I think the answer is yes. I even suspect that Perl uses the same hashing function/algorithm regardless the type/nature of the search key.

I have constructed the following code to test my hypothesis -
my %hashA; $hashA{123456} = 1; $hashA{'Roger and Albert'} = 1; $hashA{'Roger'} = 1; $hashA{'456789'} = 1; print "HASH A\n------\n"; print "$_\n" for keys %hashA; my %hashB; $hashB{'Roger'} = 1; $hashB{123456} = 1; $hashB{'Roger and Albert'} = 1; $hashB{456789} = 1; print "\nHASH B\n------\n"; print "$_\n" for keys %hashB;
And the order of both hashA and hashB are identical -
HASH A ------ 456789 123456 Roger and Albert Roger HASH B ------ 456789 123456 Roger and Albert Roger
In the first case, a number is used as a search key to start the hash, while in the second case, a string is used as a search key to start the hash. If the perl hash engine differentiate numeric search keys and string search keys, then I would get two different hash orders for the hashes. But that's not the case.
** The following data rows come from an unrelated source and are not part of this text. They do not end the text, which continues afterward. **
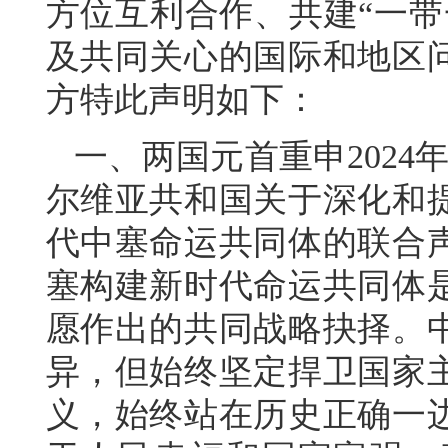
方位互利合作、共建“一带
及共同关心的国际和地区
方特此声明如下：
一、两国元首重申2024
尔维亚共和国关于深化和
代中塞命运共同体的联合
塞构建新时代命运共同体
愿作出的共同战略抉择。
异，但始终坚定捍卫国家
义，始终站在历史正确一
The conclusion is that Perl treats all the search keys as strings, and it has a single hashing function optimized for string search keys.

However Perl might implement different hashing functions between different versions. Perl 5.8.1 might have introduced a different random seed/number every session to initialize its hashing engine/function, perhaps to reduce the bias of the hashing function and improve the overall performance of the hash.